** Opening THE DATA block **
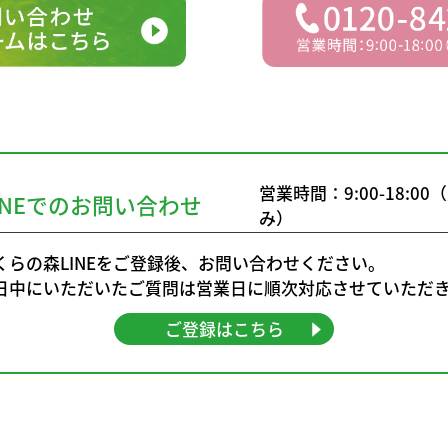
営業時間：9:00-18:0
INEでのお問い合わせ
み）
くらの森LINEをご登録後、お問い合わせください。
日中にいただいたご質問は営業日に順次対応させていただ
ご登録はこちら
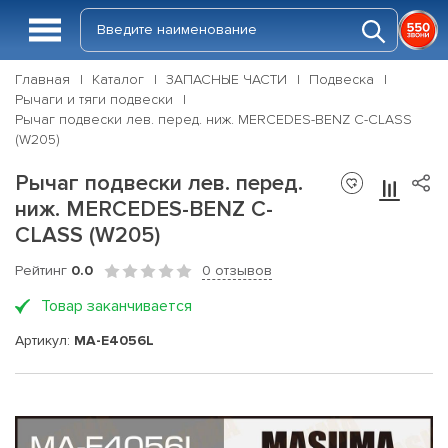
Главная
Каталог
ЗАПАСНЫЕ ЧАСТИ
Подвеска
Рычаги и тяги подвески
Рычаг подвески лев. перед. ниж. MERCEDES-BENZ C-CLASS
(W205)
Рычаг подвески лев. перед.
ниж. MERCEDES-BENZ C-
CLASS (W205)
Рейтинг
0.0
0 отзывов
Товар заканчивается
Артикул:
MA-E4056L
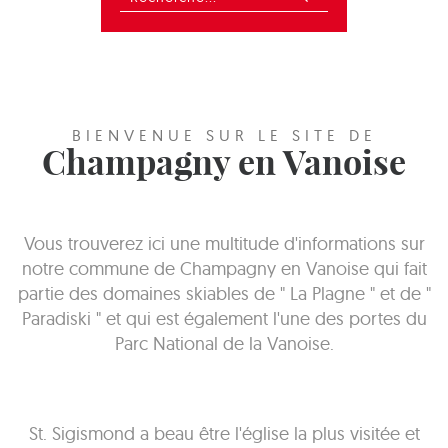
BIENVENUE SUR LE SITE DE
Champagny en Vanoise
Vous trouverez ici une multitude d'informations sur
notre commune de Champagny en Vanoise qui fait
partie des domaines skiables de " La Plagne " et de "
Paradiski " et qui est également l'une des portes du
Parc National de la Vanoise.
St. Sigismond a beau être l'église la plus visitée et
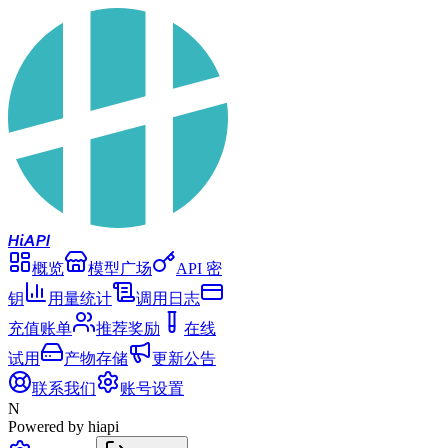
Hi
API
概览
模型广场
API 密
钥
用量统计
调用日志
充值账单
推荐奖励
在线
试用
产物存储
更新公告
联系我们
账号设置
N
Powered by hiapi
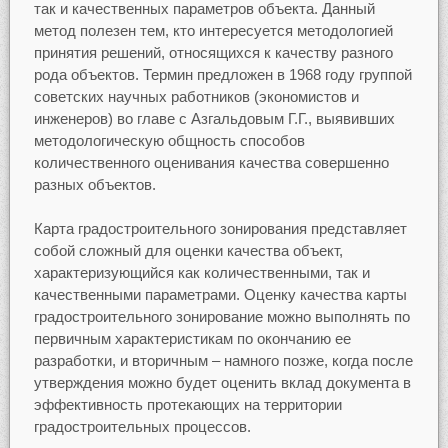
так и качественных параметров объекта. Данный
метод полезен тем, кто интересуется методологией
принятия решений, относящихся к качеству разного
рода объектов. Термин предложен в 1968 году группой
советских научных работников (экономистов и
инженеров) во главе с Азгальдовым Г.Г., выявивших
методологическую общность способов
количественного оценивания качества совершенно
разных объектов.
Карта градостроительного зонирования представляет
собой сложный для оценки качества объект,
характеризующийся как количественными, так и
качественными параметрами. Оценку качества карты
градостроительного зонирование можно выполнять по
первичным характеристикам по окончанию ее
разработки, и вторичным – намного позже, когда после
утверждения можно будет оценить вклад документа в
эффективность протекающих на территории
градостроительных процессов.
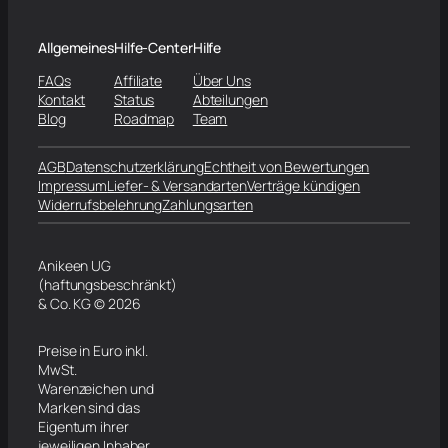
Allgemeines
Hilfe-Center
Hilfe
FAQs
Affiliate
Über Uns
Kontakt
Status
Abteilungen
Blog
Roadmap
Team
AGB
Datenschutzerklärung
Echtheit von Bewertungen
Impressum
Liefer- & Versandarten
Verträge kündigen
Widerrufsbelehrung
Zahlungsarten
Anikeen UG
(haftungsbeschränkt)
& Co. KG © 2026
Preise in Euro inkl.
MwSt.
Warenzeichen und
Marken sind das
Eigentum ihrer
jeweiligen Inhaber.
** Closing THE DATA block **
#### TASK DIRECTIONS
Only the lines from the one containing "Hilfe-Center" through the end of the data above are wanted, both ends included; restate them word for word.

#### WRITTEN ANSWER
Hilfe-Center
Hilfe
FAQs
Affiliate
Über Uns
Kontakt
Status
Abteilungen
Blog
Roadmap
Team
AGB
Datenschutzerklärung
Echtheit von Bewertungen
Impressum
Liefer- & Versandarten
Verträge kündigen
Widerrufsbelehrung
Zahlungsarten
Anikeen UG
(haftungsbeschränkt)
& Co. KG © 2026
Preise in Euro inkl.
MwSt.
Warenzeichen und
Marken sind das
Eigentum ihrer
jeweiligen Inhaber.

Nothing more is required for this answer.